Steps to stop writing hasty articles:
Give yourself more time to develop each article
When you allow yourself more time, you’ll usually find more evidence, form better arguments, and construct much better articles. Recent statistics curated by Semrush revealed that spending more time on a post pays off. Bloggers who spend six+ hours on a post report strong results by 31%.
Change your mindset
Michael Thompson, a highly-viewed writer, once said:
“I couldn’t just throw up stuff that wasn’t good… If I’m going to write an article on how to be confident, it’s going to be like the best article on the internet.”
By committing to only an article a week, Thompson got great results. Some of his articles were picked up by editors of major sites such as Business Insider.
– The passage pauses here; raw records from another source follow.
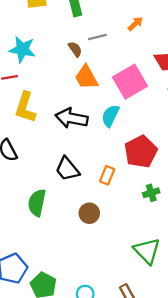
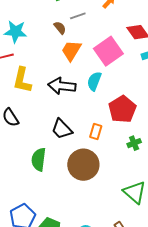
orange trapezoid: (86, 77) -> (71, 51), turned 65
brown circle: (89, 213) -> (83, 165), size x1.8

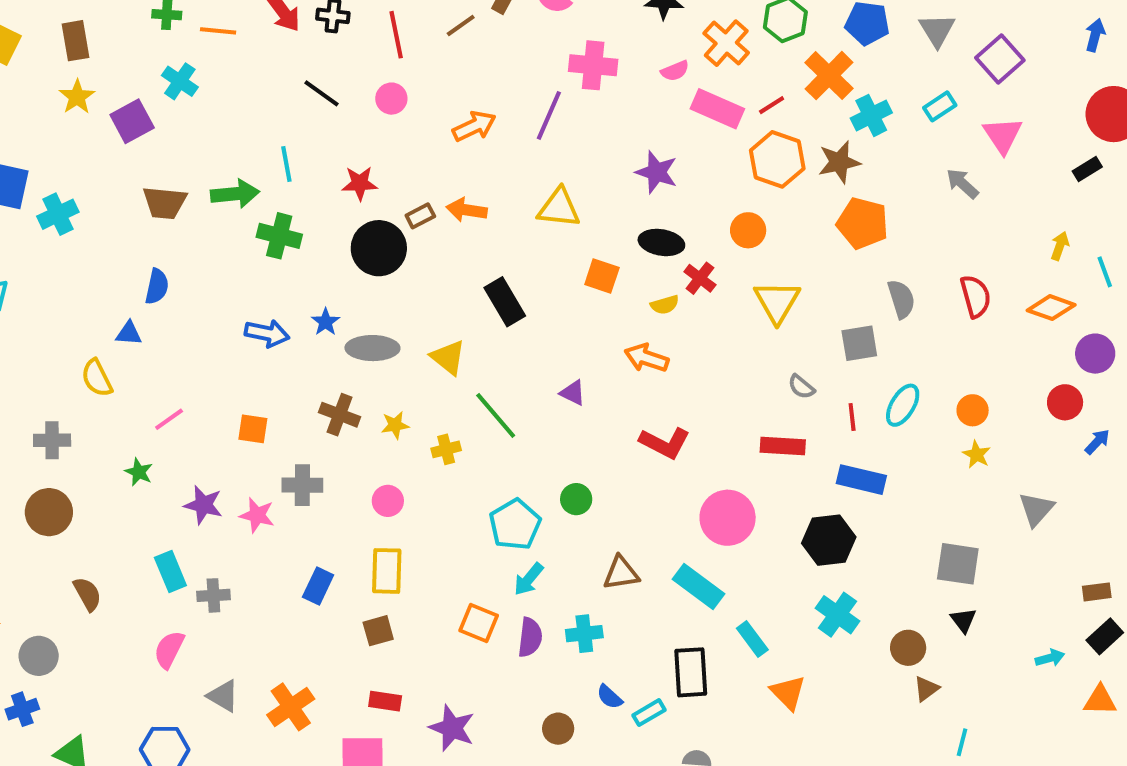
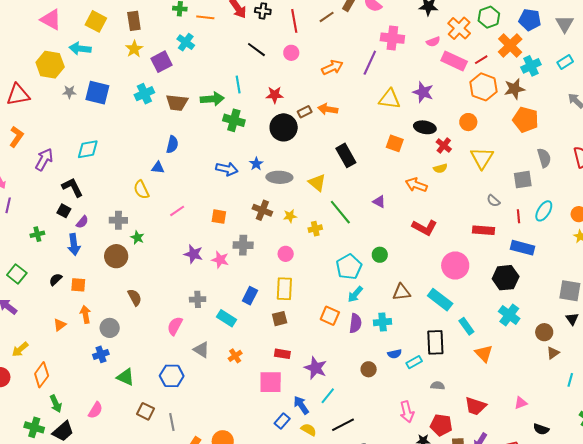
yellow triangle: (559, 208) -> (390, 99), moved
cyan cross: (58, 214) -> (144, 94), moved
yellow semicircle: (665, 305) -> (440, 168), moved
green star: (139, 472) -> (137, 237), moved
cyan rectangle: (170, 572) -> (226, 318), moved, turned -36
blue semicircle: (610, 697) -> (395, 354), turned -56
orange cross: (291, 707) -> (235, 356), size x0.6

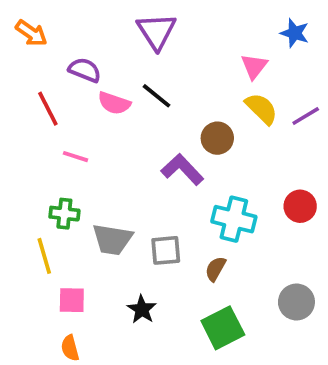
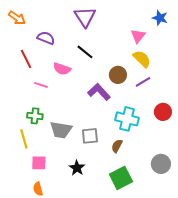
pink semicircle: (114, 103) -> (62, 69), moved
purple line: (306, 116) -> (143, 82), moved

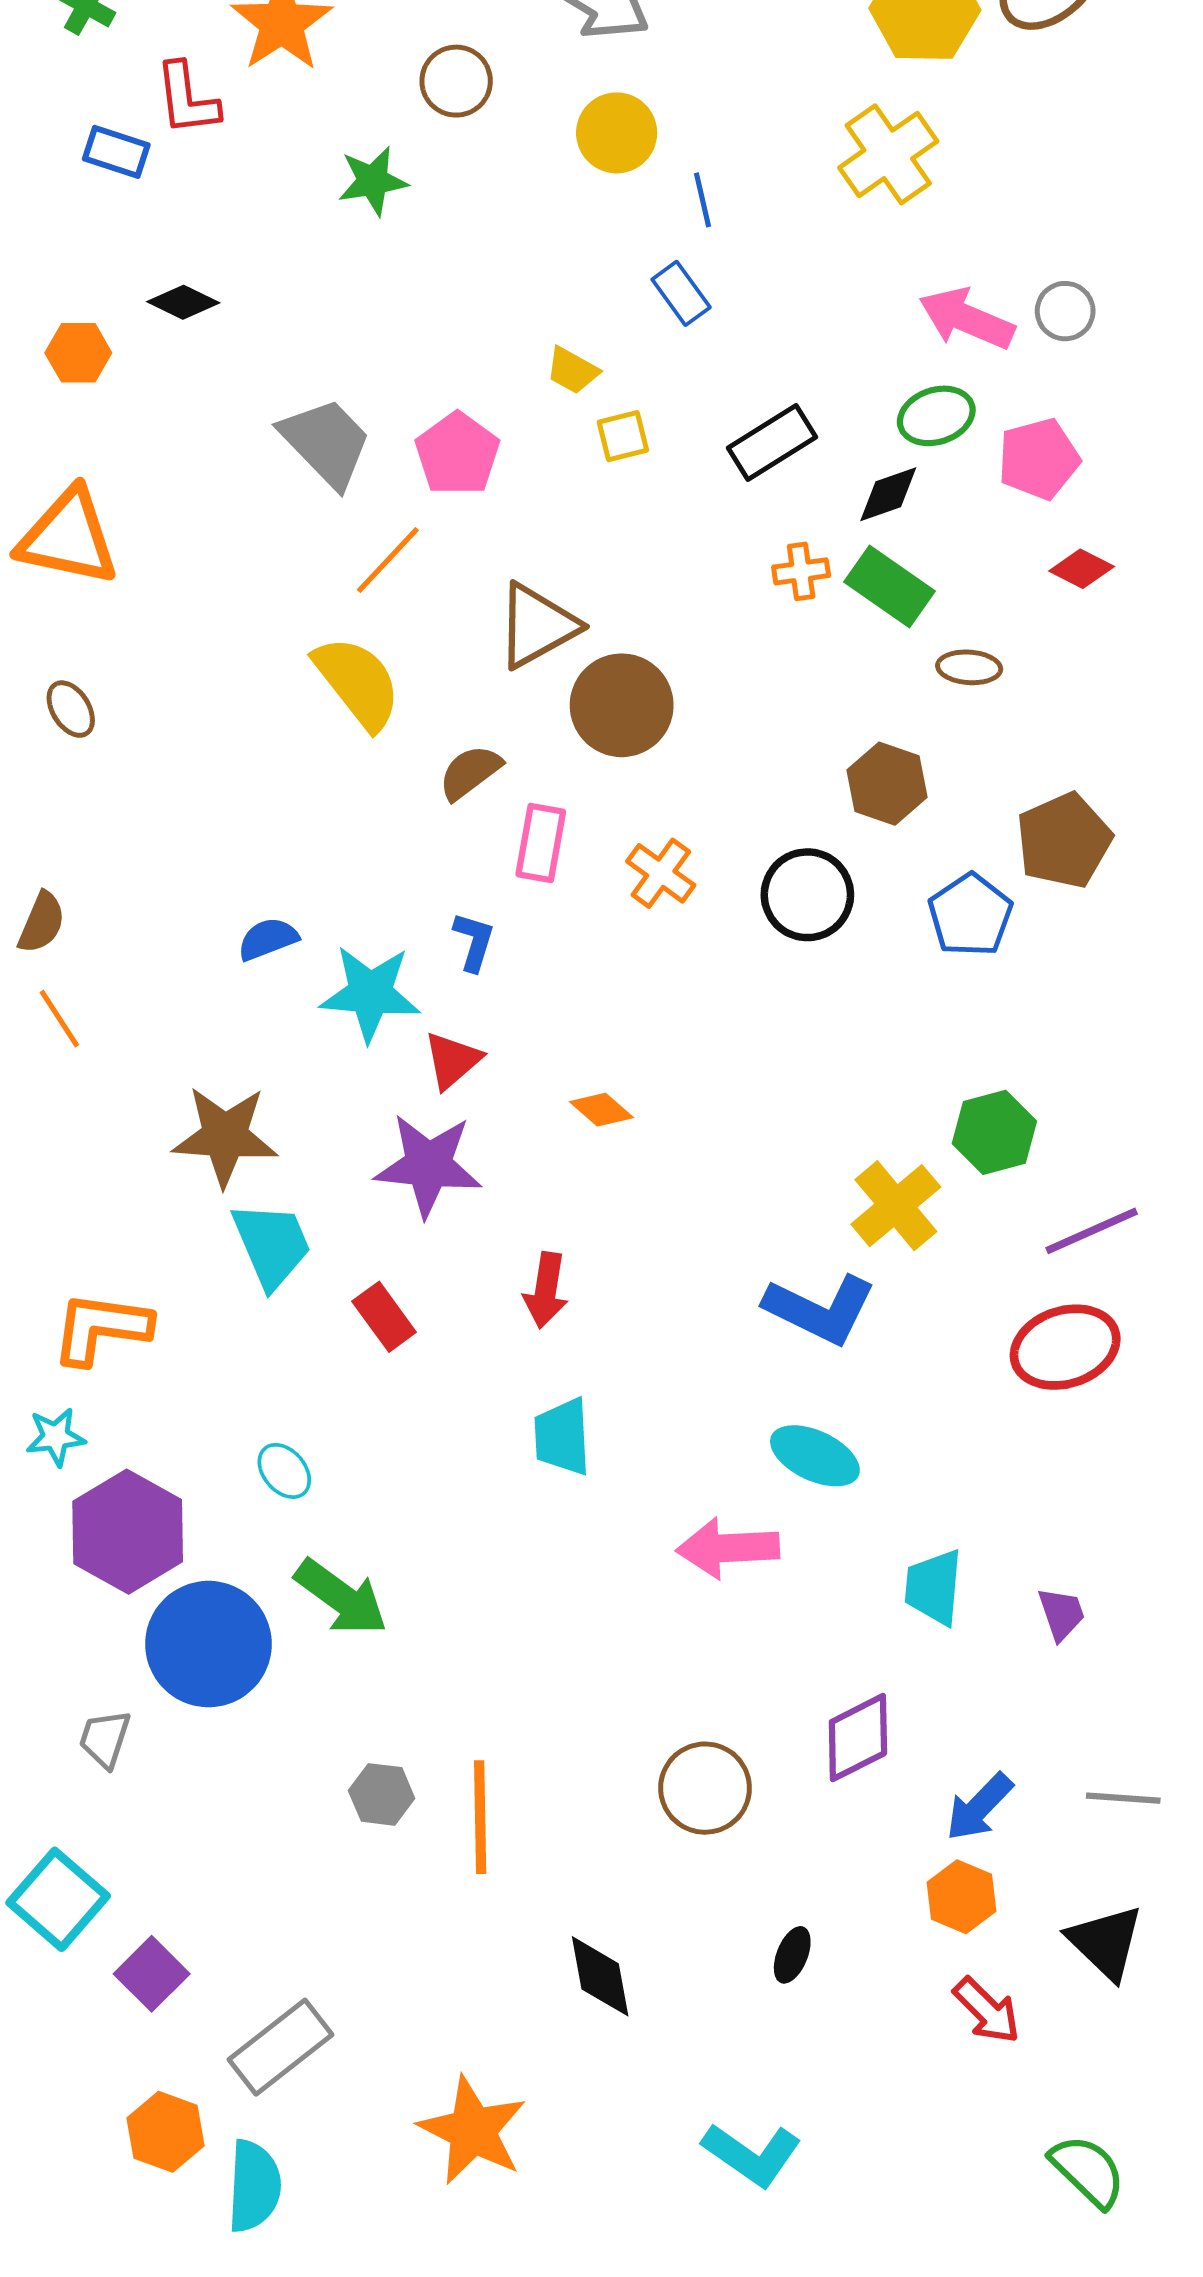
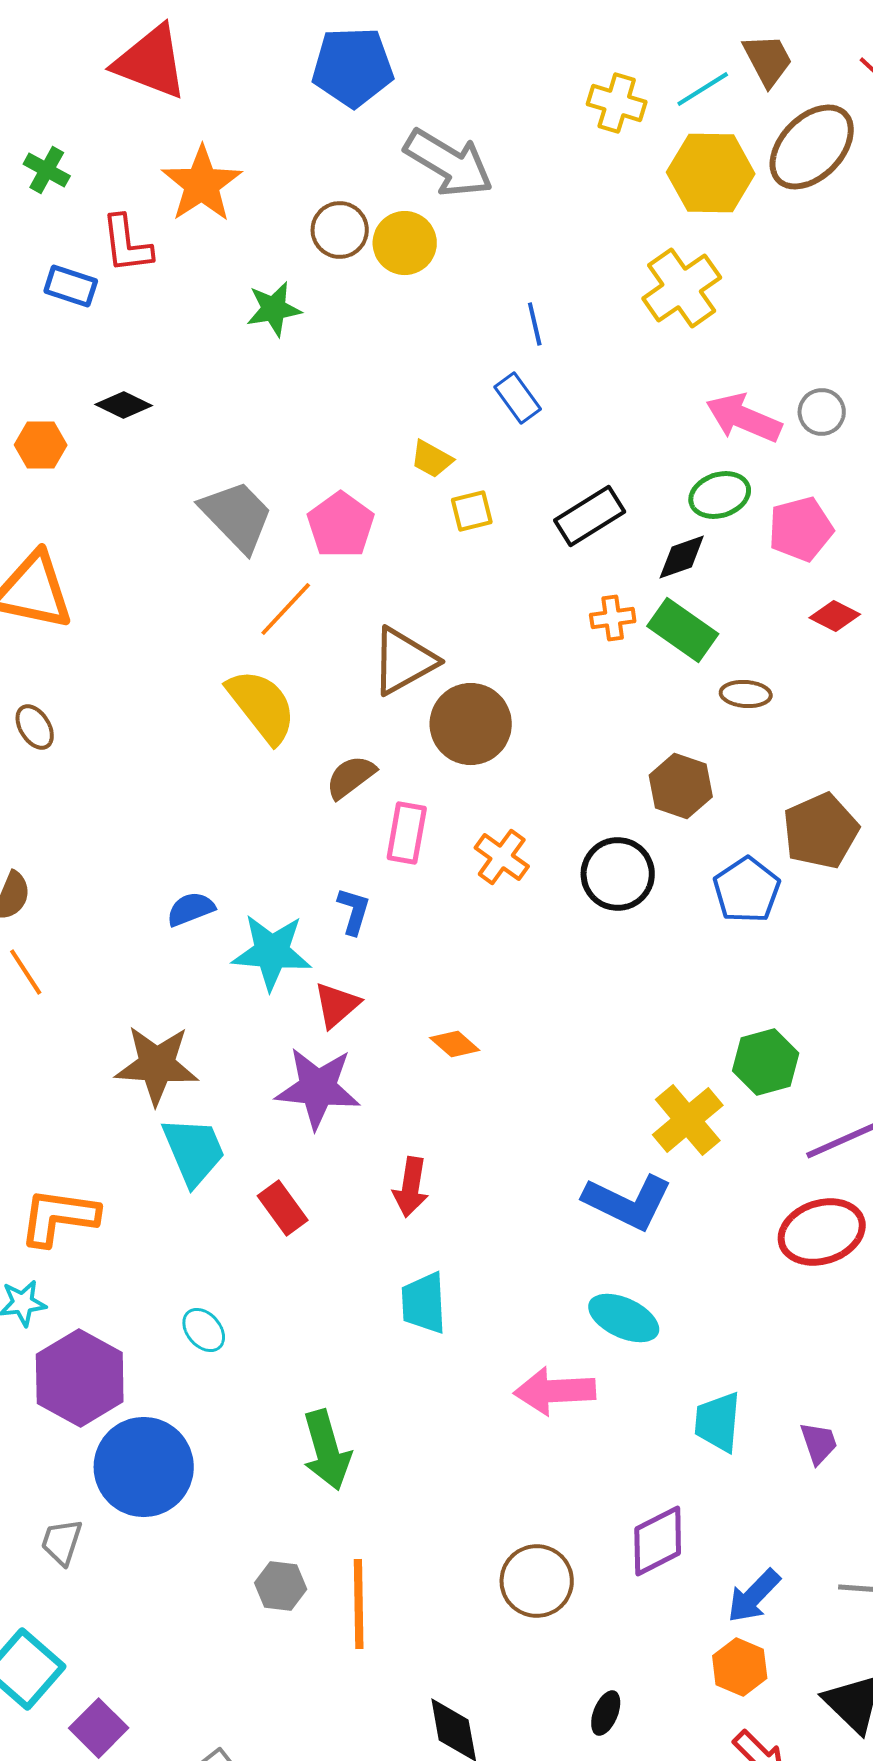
yellow circle: (617, 133) -> (405, 243), moved
green arrow: (341, 1597) -> (327, 1450), moved, turned 38

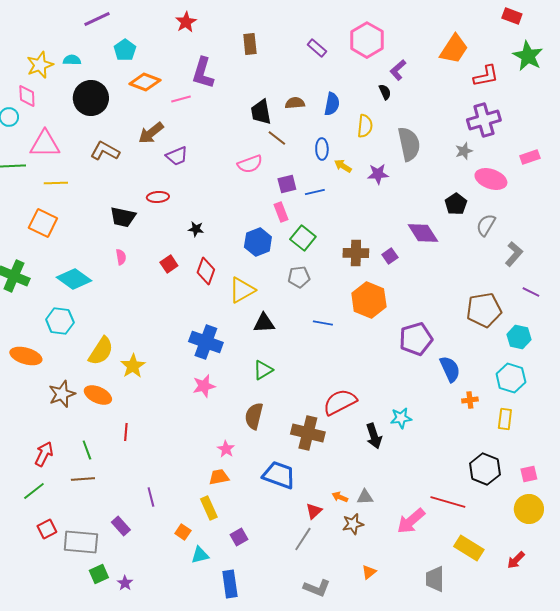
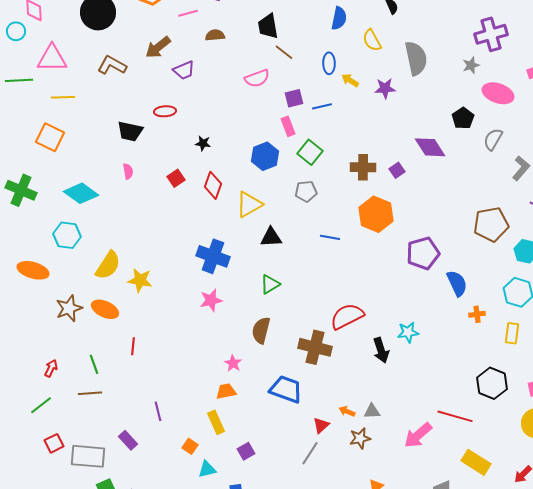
brown semicircle: (295, 103) -> (215, 35), moved
yellow semicircle: (365, 126) -> (372, 40), turned 145
yellow star: (133, 366) -> (140, 280), turned -30
red arrow: (44, 454) -> (51, 368), size x0.7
Instead of writing 3, 5 hasty articles a week—going against the popular wisdom that says new writers should publish a lot—he committed to only one quality article a week. Those high-quality weekly articles racked him over 70K followers on Medium.
Often all it takes is a change in mindset, which later turns to a change in actions, to produce great results.
Change your strategy
Some writers may object and say they’re forced to write hasty articles because they don’t have time.
I would say they just need to change their strategy. Let’s say you have a blog that you publish daily to or three times a week, thinking it’s necessary to grow your blog. How about reducing the number of articles you post to only one per week? Many authors of successful blogs only publish once a week or even less. Brian Dean grew Backlinko into one of the most popular marketing blogs by only posting every four to six weeks!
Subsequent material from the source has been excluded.